→ **Problem details**: Within the entries below, every line containing "Пред" is to be copied.

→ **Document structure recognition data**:
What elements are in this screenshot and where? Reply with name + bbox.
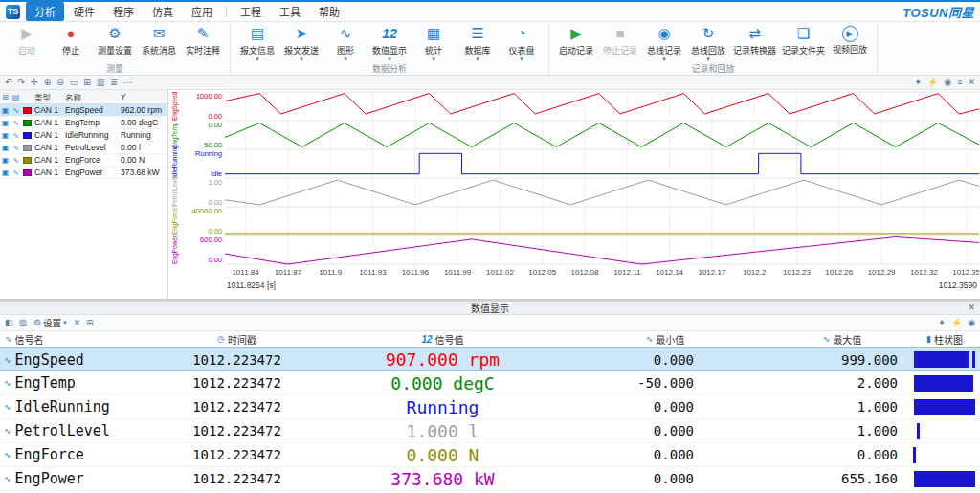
plot-svg[interactable]: 1011.841011.871011.91011.931011.961011.9… bbox=[225, 90, 979, 295]
layout-icon[interactable]: ▤ bbox=[11, 93, 21, 101]
plus-icon[interactable]: ⊕ bbox=[44, 76, 52, 89]
ribbon-button-停止记录[interactable]: ■停止记录 bbox=[598, 23, 642, 56]
column-header-时间戳[interactable]: ◷时间戳 bbox=[144, 331, 330, 347]
ribbon-button-报文信息[interactable]: ▤报文信息▾ bbox=[235, 23, 279, 62]
ribbon-button-实时注释[interactable]: ✎实时注释 bbox=[181, 23, 225, 56]
more-icon[interactable]: ⋯ bbox=[123, 76, 132, 89]
app-window: TS 分析硬件程序仿真应用工程工具帮助 TOSUN同星 ▶启动●停止⚙测量设置✉… bbox=[0, 0, 980, 493]
layout-icon[interactable]: ▥ bbox=[19, 316, 28, 329]
close-icon[interactable]: ✕ bbox=[968, 76, 975, 89]
ribbon-button-系统消息[interactable]: ✉系统消息 bbox=[137, 23, 181, 56]
numeric-row-PetrolLevel[interactable]: ∿PetrolLevel1012.2234721.000 l0.0001.000 bbox=[0, 419, 980, 443]
menu-item-应用[interactable]: 应用 bbox=[183, 2, 221, 21]
color-swatch bbox=[23, 107, 32, 114]
menu-icon[interactable]: ≡ bbox=[957, 76, 962, 89]
grid-icon[interactable]: ⊞ bbox=[0, 93, 11, 101]
plot-rotated-names: EngSpeedEngTempIdleRunningPetrolLevelEng… bbox=[168, 90, 181, 299]
settings-button[interactable]: ⚙ 设置 ▾ bbox=[33, 316, 67, 329]
numeric-row-EngForce[interactable]: ∿EngForce1012.2234720.000 N0.0000.000 bbox=[0, 443, 980, 467]
ribbon-button-视频回放[interactable]: ▶视频回放 bbox=[828, 23, 872, 56]
numeric-header: ∿信号名◷时间戳12信号值∿最小值∿最大值▮柱状图 bbox=[0, 331, 980, 347]
ribbon-button-停止[interactable]: ●停止 bbox=[49, 23, 93, 56]
camera-icon[interactable]: ◉ bbox=[944, 76, 951, 89]
ribbon-button-测量设置[interactable]: ⚙测量设置 bbox=[93, 23, 137, 56]
column-header-最大值[interactable]: ∿最大值 bbox=[775, 331, 909, 347]
ribbon-button-图形[interactable]: ∿图形▾ bbox=[323, 23, 368, 62]
menu-item-帮助[interactable]: 帮助 bbox=[310, 2, 348, 21]
signal-row-EngPower[interactable]: ▣∿CAN 1EngPower373.68 kW bbox=[0, 167, 167, 179]
grid-icon[interactable]: ⊞ bbox=[86, 316, 94, 329]
signal-row-EngTemp[interactable]: ▣∿CAN 1EngTemp0.00 degC bbox=[0, 117, 167, 129]
crosshair-icon[interactable]: ✛ bbox=[31, 76, 38, 89]
ribbon-button-仪表盘[interactable]: ◔仪表盘▾ bbox=[500, 23, 544, 62]
redo-icon[interactable]: ↷ bbox=[18, 76, 26, 89]
ribbon-button-统计[interactable]: ▦统计▾ bbox=[412, 23, 456, 62]
column-header-最小值[interactable]: ∿最小值 bbox=[555, 331, 775, 347]
checkbox-icon[interactable]: ▣ bbox=[0, 131, 11, 140]
plot-area[interactable]: EngSpeedEngTempIdleRunningPetrolLevelEng… bbox=[168, 90, 980, 299]
numeric-row-EngTemp[interactable]: ∿EngTemp1012.2234720.000 degC-50.0002.00… bbox=[0, 371, 980, 395]
menu-item-仿真[interactable]: 仿真 bbox=[144, 2, 182, 21]
convert-icon: ⇄ bbox=[748, 24, 761, 43]
checkbox-icon[interactable]: ▣ bbox=[0, 168, 11, 177]
magic-icon[interactable]: ✦ bbox=[915, 76, 923, 89]
signal-row-PetrolLevel[interactable]: ▣∿CAN 1PetrolLevel0.00 l bbox=[0, 142, 167, 154]
close-icon[interactable]: ✕ bbox=[968, 303, 975, 312]
menu-item-硬件[interactable]: 硬件 bbox=[65, 2, 103, 21]
stats-icon: ▦ bbox=[427, 24, 440, 43]
close-icon[interactable]: ✕ bbox=[74, 316, 81, 329]
min-value-cell: 0.000 bbox=[555, 399, 775, 415]
column-header-type[interactable]: 类型 bbox=[33, 91, 65, 102]
checkbox-icon[interactable]: ▣ bbox=[0, 106, 11, 115]
scale-min-EngTemp: -50.00 bbox=[202, 141, 222, 149]
column-header-name[interactable]: 名称 bbox=[65, 91, 121, 102]
checkbox-icon[interactable]: ▣ bbox=[0, 119, 11, 127]
camera-icon[interactable]: ◉ bbox=[968, 316, 975, 329]
lines-icon[interactable]: ≣ bbox=[110, 76, 118, 89]
menu-item-工程[interactable]: 工程 bbox=[232, 2, 270, 21]
undo-icon[interactable]: ↶ bbox=[5, 76, 12, 89]
ribbon-button-启动[interactable]: ▶启动 bbox=[5, 23, 49, 56]
minus-icon[interactable]: ⊖ bbox=[56, 76, 64, 89]
checkbox-icon[interactable]: ▣ bbox=[0, 144, 11, 152]
menu-item-工具[interactable]: 工具 bbox=[271, 2, 309, 21]
ribbon-button-启动记录[interactable]: ▶启动记录 bbox=[554, 23, 598, 56]
signal-row-IdleRunning[interactable]: ▣∿CAN 1IdleRunningRunning bbox=[0, 129, 167, 142]
checkbox-icon[interactable]: ▣ bbox=[0, 156, 11, 165]
ribbon-button-数值显示[interactable]: 12数值显示▾ bbox=[368, 23, 412, 62]
bar-chart bbox=[914, 471, 975, 487]
ribbon-button-记录转换器[interactable]: ⇄记录转换器 bbox=[730, 23, 779, 56]
panel-icon[interactable]: ◧ bbox=[5, 316, 13, 329]
column-header-柱状图[interactable]: ▮柱状图 bbox=[909, 331, 980, 347]
app-logo-icon[interactable]: TS bbox=[6, 5, 20, 19]
flash-icon[interactable]: ⚡ bbox=[951, 316, 962, 329]
grid-icon[interactable]: ⊞ bbox=[83, 76, 91, 89]
signal-y-value: 0.00 l bbox=[121, 143, 167, 152]
signal-icon: ∿ bbox=[5, 334, 12, 344]
ribbon-button-总线记录[interactable]: ◉总线记录▾ bbox=[642, 23, 686, 62]
column-header-信号值[interactable]: 12信号值 bbox=[330, 331, 555, 347]
ribbon-button-数据库[interactable]: ☰数据库▾ bbox=[456, 23, 500, 62]
bar-chart bbox=[914, 447, 975, 463]
ribbon-button-label: 记录文件夹 bbox=[782, 44, 825, 56]
numeric-row-EngSpeed[interactable]: ∿EngSpeed1012.223472907.000 rpm0.000999.… bbox=[0, 347, 980, 371]
axis-name-PetrolLevel: PetrolLevel bbox=[168, 178, 181, 207]
rect-icon[interactable]: ▭ bbox=[70, 76, 78, 89]
signal-row-EngSpeed[interactable]: ▣∿CAN 1EngSpeed962.00 rpm bbox=[0, 104, 167, 117]
min-value-cell: 0.000 bbox=[555, 471, 775, 486]
magic-icon[interactable]: ✦ bbox=[938, 316, 946, 329]
column-header-信号名[interactable]: ∿信号名 bbox=[0, 331, 144, 347]
menu-item-程序[interactable]: 程序 bbox=[104, 2, 143, 21]
timestamp-cell: 1012.223472 bbox=[144, 471, 330, 486]
numeric-row-IdleRunning[interactable]: ∿IdleRunning1012.223472Running0.0001.000 bbox=[0, 395, 980, 419]
flash-icon[interactable]: ⚡ bbox=[927, 76, 938, 89]
numeric-row-EngPower[interactable]: ∿EngPower1012.223472373.680 kW0.000655.1… bbox=[0, 467, 980, 491]
ribbon-button-总线回放[interactable]: ↻总线回放▾ bbox=[686, 23, 730, 62]
layout-icon[interactable]: ▥ bbox=[97, 76, 105, 89]
column-header-y[interactable]: Y bbox=[121, 92, 167, 101]
signal-row-EngForce[interactable]: ▣∿CAN 1EngForce0.00 N bbox=[0, 154, 167, 167]
signal-value-cell: Running bbox=[330, 397, 555, 417]
menu-item-分析[interactable]: 分析 bbox=[26, 2, 64, 21]
ribbon-button-报文发送[interactable]: ➤报文发送▾ bbox=[279, 23, 323, 62]
ribbon-button-记录文件夹[interactable]: ❏记录文件夹 bbox=[779, 23, 828, 56]
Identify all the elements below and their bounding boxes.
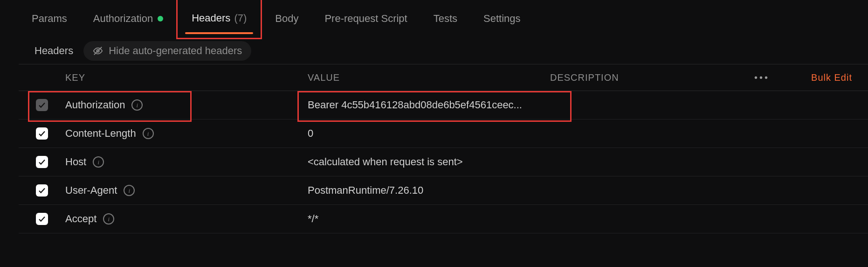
- tab-authorization[interactable]: Authorization: [80, 0, 176, 37]
- tab-label: Params: [32, 13, 67, 25]
- col-key: KEY: [65, 72, 308, 83]
- more-columns-button[interactable]: •••: [754, 72, 770, 83]
- row-checkbox[interactable]: [36, 184, 48, 197]
- table-row: Hosti<calculated when request is sent>: [19, 148, 868, 176]
- header-key[interactable]: Content-Length: [65, 127, 136, 140]
- table-row: Accepti*/*: [19, 205, 868, 233]
- bulk-edit-button[interactable]: Bulk Edit: [811, 72, 852, 83]
- tab-label: Pre-request Script: [324, 13, 407, 25]
- col-value: VALUE: [308, 72, 550, 83]
- hide-autogenerated-button[interactable]: Hide auto-generated headers: [83, 41, 251, 61]
- tab-params[interactable]: Params: [19, 0, 80, 37]
- hide-autogenerated-label: Hide auto-generated headers: [109, 45, 242, 57]
- header-key[interactable]: Accept: [65, 213, 96, 225]
- tab-count: (7): [234, 12, 247, 24]
- tab-tests[interactable]: Tests: [420, 0, 470, 37]
- header-value[interactable]: Bearer 4c55b416128abd08de6b5ef4561ceec..…: [308, 99, 522, 111]
- info-icon[interactable]: i: [131, 99, 143, 111]
- request-tabs: Params Authorization Headers (7) Body Pr…: [19, 0, 868, 38]
- info-icon[interactable]: i: [103, 213, 114, 225]
- eye-off-icon: [93, 46, 103, 56]
- row-checkbox[interactable]: [36, 156, 48, 168]
- tab-prerequest[interactable]: Pre-request Script: [311, 0, 420, 37]
- headers-table-body: AuthorizationiBearer 4c55b416128abd08de6…: [19, 91, 868, 233]
- header-value[interactable]: PostmanRuntime/7.26.10: [308, 184, 423, 196]
- info-icon[interactable]: i: [124, 185, 135, 196]
- info-icon[interactable]: i: [93, 156, 104, 168]
- headers-subbar: Headers Hide auto-generated headers: [19, 38, 868, 64]
- tab-settings[interactable]: Settings: [470, 0, 534, 37]
- row-checkbox[interactable]: [36, 99, 48, 111]
- tab-label: Tests: [434, 13, 457, 25]
- header-value[interactable]: <calculated when request is sent>: [308, 156, 463, 168]
- row-checkbox[interactable]: [36, 127, 48, 140]
- highlight-box: Headers (7): [176, 0, 262, 39]
- status-dot-icon: [158, 16, 163, 21]
- headers-table-header: KEY VALUE DESCRIPTION ••• Bulk Edit: [19, 64, 868, 91]
- header-value[interactable]: */*: [308, 213, 318, 225]
- row-checkbox[interactable]: [36, 213, 48, 225]
- header-key[interactable]: Host: [65, 156, 86, 168]
- headers-subtitle: Headers: [34, 45, 73, 57]
- info-icon[interactable]: i: [143, 128, 154, 139]
- tab-label: Body: [275, 13, 298, 25]
- header-key[interactable]: Authorization: [65, 99, 125, 111]
- header-key[interactable]: User-Agent: [65, 184, 117, 197]
- table-row: User-AgentiPostmanRuntime/7.26.10: [19, 176, 868, 205]
- tab-label: Headers: [192, 12, 230, 24]
- col-description: DESCRIPTION: [550, 72, 754, 83]
- table-row: AuthorizationiBearer 4c55b416128abd08de6…: [19, 91, 868, 119]
- tab-label: Authorization: [93, 13, 153, 25]
- tab-label: Settings: [483, 13, 521, 25]
- table-row: Content-Lengthi0: [19, 119, 868, 148]
- tab-headers[interactable]: Headers (7): [179, 0, 260, 37]
- tab-body[interactable]: Body: [262, 0, 311, 37]
- header-value[interactable]: 0: [308, 127, 313, 139]
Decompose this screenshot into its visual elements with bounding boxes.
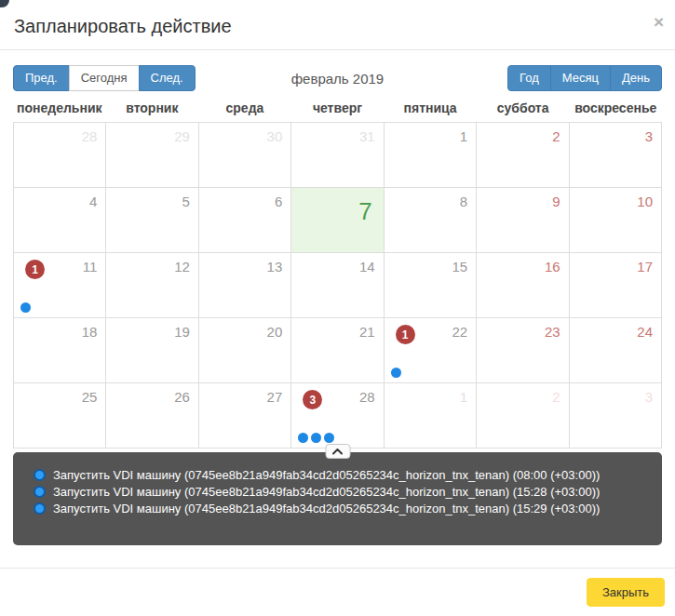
schedule-action-modal: Запланировать действие × Пред. Сегодня С… bbox=[0, 0, 675, 616]
day-number: 24 bbox=[637, 324, 653, 340]
calendar-day-cell[interactable]: 15 bbox=[385, 253, 477, 318]
calendar-day-cell[interactable]: 28 bbox=[14, 123, 106, 188]
day-number: 13 bbox=[267, 259, 283, 275]
weekday-header-row: понедельниквторниксредачетвергпятницасуб… bbox=[13, 95, 662, 122]
event-text: Запустить VDI машину (0745ee8b21a949fab3… bbox=[53, 502, 600, 516]
calendar-day-cell[interactable]: 24 bbox=[570, 318, 662, 383]
event-count-badge: 3 bbox=[303, 390, 322, 409]
month-view-button[interactable]: Месяц bbox=[550, 65, 611, 91]
calendar-day-cell[interactable]: 27 bbox=[199, 383, 291, 449]
weekday-header: вторник bbox=[106, 100, 199, 115]
day-number: 28 bbox=[82, 128, 98, 144]
calendar-day-cell[interactable]: 17 bbox=[570, 253, 662, 318]
day-number: 10 bbox=[637, 194, 653, 209]
event-count-badge: 1 bbox=[396, 325, 415, 344]
day-number: 25 bbox=[82, 389, 98, 405]
event-item[interactable]: Запустить VDI машину (0745ee8b21a949fab3… bbox=[34, 483, 653, 500]
calendar-day-cell[interactable]: 10 bbox=[570, 188, 662, 253]
events-popover: Запустить VDI машину (0745ee8b21a949fab3… bbox=[13, 452, 662, 545]
day-number: 19 bbox=[174, 324, 190, 340]
day-number: 27 bbox=[267, 389, 283, 405]
calendar-day-cell[interactable]: 12 bbox=[106, 253, 198, 318]
event-dots bbox=[20, 302, 31, 313]
weekday-header: понедельник bbox=[13, 100, 106, 115]
event-bullet-icon bbox=[34, 486, 46, 498]
day-number: 8 bbox=[460, 194, 467, 209]
year-view-button[interactable]: Год bbox=[507, 65, 551, 91]
calendar-day-cell[interactable]: 1 bbox=[385, 383, 477, 449]
event-dot-icon bbox=[298, 433, 308, 443]
event-item[interactable]: Запустить VDI машину (0745ee8b21a949fab3… bbox=[34, 466, 653, 483]
modal-footer: Закрыть bbox=[0, 568, 675, 616]
weekday-header: четверг bbox=[291, 100, 385, 115]
day-number: 23 bbox=[545, 324, 560, 340]
day-view-button[interactable]: День bbox=[610, 65, 662, 91]
calendar-day-cell[interactable]: 18 bbox=[14, 318, 106, 383]
calendar-day-cell[interactable]: 111 bbox=[14, 253, 106, 318]
close-button[interactable]: Закрыть bbox=[587, 578, 665, 607]
day-number: 21 bbox=[359, 324, 375, 340]
calendar-day-cell[interactable]: 13 bbox=[199, 253, 291, 318]
day-number: 3 bbox=[645, 389, 653, 405]
day-number: 6 bbox=[275, 194, 282, 209]
collapse-events-button[interactable] bbox=[325, 444, 350, 459]
event-dot-icon bbox=[324, 433, 334, 443]
calendar-day-cell[interactable]: 122 bbox=[385, 318, 477, 383]
calendar-day-cell[interactable]: 29 bbox=[106, 123, 198, 188]
calendar-day-cell[interactable]: 30 bbox=[199, 123, 291, 188]
event-text: Запустить VDI машину (0745ee8b21a949fab3… bbox=[53, 485, 600, 499]
chevron-up-icon bbox=[332, 448, 344, 455]
calendar-day-cell[interactable]: 328 bbox=[291, 383, 384, 449]
calendar-day-cell[interactable]: 16 bbox=[477, 253, 569, 318]
calendar-grid: 2829303112345678910111121314151617181920… bbox=[13, 122, 662, 449]
calendar-day-cell[interactable]: 3 bbox=[570, 123, 662, 188]
event-text: Запустить VDI машину (0745ee8b21a949fab3… bbox=[53, 468, 600, 482]
close-icon[interactable]: × bbox=[654, 13, 664, 31]
calendar-day-cell[interactable]: 14 bbox=[291, 253, 384, 318]
calendar-day-cell[interactable]: 1 bbox=[385, 123, 477, 188]
day-number: 12 bbox=[174, 259, 190, 275]
calendar-day-cell[interactable]: 8 bbox=[385, 188, 477, 253]
day-number: 16 bbox=[545, 259, 560, 275]
day-number: 1 bbox=[460, 128, 467, 144]
calendar-day-cell[interactable]: 9 bbox=[477, 188, 569, 253]
day-number: 2 bbox=[552, 128, 560, 144]
weekday-header: воскресенье bbox=[569, 100, 662, 115]
day-number: 7 bbox=[358, 197, 371, 226]
calendar-day-cell[interactable]: 2 bbox=[477, 383, 569, 449]
calendar-day-cell[interactable]: 6 bbox=[199, 188, 291, 253]
calendar-day-cell[interactable]: 5 bbox=[106, 188, 198, 253]
day-number: 14 bbox=[359, 259, 375, 275]
event-dot-icon bbox=[391, 368, 401, 378]
day-number: 28 bbox=[359, 389, 375, 405]
calendar-day-cell[interactable]: 4 bbox=[14, 188, 106, 253]
day-number: 26 bbox=[174, 389, 190, 405]
events-panel: Запустить VDI машину (0745ee8b21a949fab3… bbox=[13, 452, 662, 545]
day-number: 18 bbox=[82, 324, 98, 340]
weekday-header: пятница bbox=[384, 100, 477, 115]
modal-body: Пред. Сегодня След. февраль 2019 Год Мес… bbox=[0, 50, 675, 545]
event-item[interactable]: Запустить VDI машину (0745ee8b21a949fab3… bbox=[34, 500, 653, 516]
calendar-day-cell[interactable]: 7 bbox=[291, 188, 384, 253]
calendar-day-cell[interactable]: 20 bbox=[199, 318, 291, 383]
day-number: 9 bbox=[552, 194, 560, 209]
event-bullet-icon bbox=[34, 502, 46, 515]
weekday-header: среда bbox=[198, 100, 291, 115]
modal-title: Запланировать действие bbox=[14, 16, 661, 37]
modal-header: Запланировать действие × bbox=[0, 0, 675, 50]
calendar-day-cell[interactable]: 19 bbox=[106, 318, 198, 383]
event-count-badge: 1 bbox=[25, 260, 45, 279]
calendar-toolbar: Пред. Сегодня След. февраль 2019 Год Мес… bbox=[13, 65, 662, 91]
view-button-group: Год Месяц День bbox=[507, 65, 662, 91]
calendar-day-cell[interactable]: 21 bbox=[291, 318, 384, 383]
calendar-day-cell[interactable]: 2 bbox=[477, 123, 569, 188]
day-number: 20 bbox=[267, 324, 283, 340]
calendar-day-cell[interactable]: 25 bbox=[14, 383, 106, 449]
day-number: 3 bbox=[645, 128, 653, 144]
calendar-day-cell[interactable]: 26 bbox=[106, 383, 198, 449]
calendar-day-cell[interactable]: 3 bbox=[570, 383, 662, 449]
event-bullet-icon bbox=[34, 469, 46, 481]
calendar-day-cell[interactable]: 23 bbox=[477, 318, 569, 383]
calendar-day-cell[interactable]: 31 bbox=[291, 123, 384, 188]
day-number: 5 bbox=[182, 194, 190, 209]
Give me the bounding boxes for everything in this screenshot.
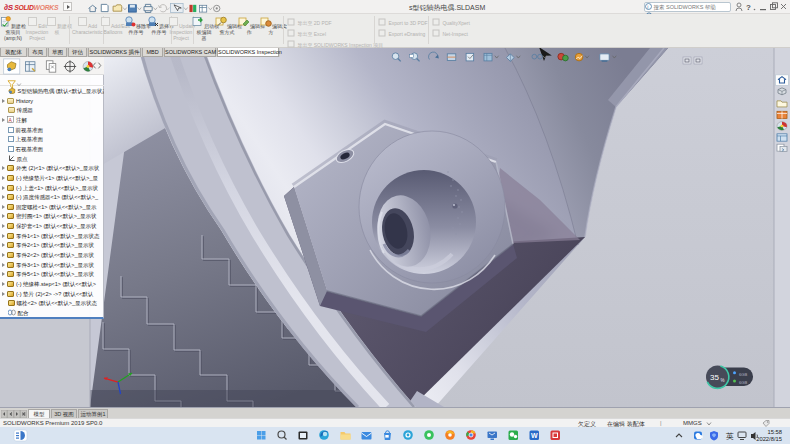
svg-text:i: i — [647, 4, 648, 10]
svg-text:6GB: 6GB — [739, 380, 748, 385]
svg-text:%: % — [721, 378, 725, 383]
svg-text:6GB: 6GB — [739, 372, 748, 377]
svg-text:英: 英 — [726, 432, 734, 441]
svg-text:?: ? — [746, 3, 751, 12]
svg-text:35: 35 — [710, 373, 719, 382]
svg-text:W: W — [531, 432, 538, 439]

→ **Answer space**:
schedule-action-modal: Запланировать действие × Пред. Сегодня С… bbox=[0, 0, 675, 616]
modal-body: Пред. Сегодня След. февраль 2019 Год Мес… bbox=[0, 50, 675, 545]
calendar-toolbar: Пред. Сегодня След. февраль 2019 Год Мес… bbox=[13, 65, 662, 91]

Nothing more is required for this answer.